Whilst initially, the Dashboard reported just at Practice and Consortia level, it was quickly expanded to report by Federation – which in Somerset are nine groups of 5 to12 Practices in size sharing a common locality. Somerset Federations have their own organisational structure and an individual seat on the interim GP Commissioning Consortium board.

It was found that information patterns not present at other levels of analysis became visible at the level of Federations. Moreover the commissioning questions generated by each Federation were often different.

Responding to this diversity had to be embraced. The Information teams needed to be able to undertake detailed bespoke analysis for individual Federations and offer interpretations as well as simply the information.

The team that offers this support consists of five individuals composed of information developers / designers, analysts and an administrator who works part-time in the team and part-time for a Practice. That particular feedback of detailed information experience in Practices is very valuable.

Establishing other data sources has also been important

Information on hospital activity and prescribing comes from national sources and is generally available 4-6 weeks after any month in question.

Somerset has established other data sources to supplement these ‘scores on the doors'. This information allowed Practices to receive early indications of performance and is generally expressed in terms of activity rather than finance:

  • Reporting of Daily Emergency Admissions to Practices was set up from daily data feeds established with individual Acute Trusts. This data is raw but is received the next day and is presented to Practices through a small data tool that makes the information usable in Practices. 
  • This data source, built up over time, also gives useful indications of Emergency Admission Trends and Comparison, both overall and in relation to GP admissions compared to those admitted through A&E. 
  • For elective referrals, daily downloads of Choose and Book data are undertaken for each GP Practice. This again is collated into trend and comparison information, both of referral rates and patient choice outcomes.

The learning on developing new information solutions has wider clinical support implications

Information staff have worked with GPs to develop new information tools and to learn new skills. Locally, that learning has created new ways of doing things.

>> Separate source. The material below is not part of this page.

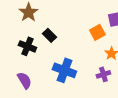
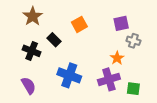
orange square: (97, 32) -> (79, 24), moved
purple cross: (103, 74) -> (109, 79), size x1.5

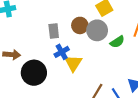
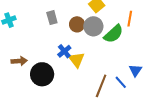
gray rectangle: (54, 31) -> (52, 18), moved
green semicircle: (117, 42) -> (114, 34), size x1.5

Consequently when paediatric consultants in a local Trust expressed that certain functionality of Choose and Book had some ‘sharp edges', an Advice and Guidance Response App was quickly developed using the same underlying technology as the GP Dashboard. This has improved the quality and efficiency of the review and response process for paediatricians and is now being adapted for other consultants. GPs get a properly formatted treatment plan that they can share with patients rather than the standard free text of the national solution. 

Now work has turned to how similar support can be provided in primary care. A Pathway Navigator App has been developed and is being tested in Practices. Ultimately, it is envisaged that this App could sit unobtrusively on every single GP Desktop, using technology originally developed for information requirements but now adapted to support the user in other ways – in this case easily accessible communication and information concerning the local clinical pathways that are increasingly being agreed between GP Commissioners and Providers.

Somerset is discovering an overlap between ‘information' and ‘IT' and is exploring those possibilities. What started as data collection and reporting routines is now leaving that data analysts' office and developing into clinical aids.  

Kevin Hudson is the Programme Manager for GP Commissioning Information in NHS Somerset.

Dr Nick Matthews is a GP from Glastonbury, a member of the interim GP Commissioning Consortium Board, and clinical lead for PBC & GP Commissioning Information in Somerset.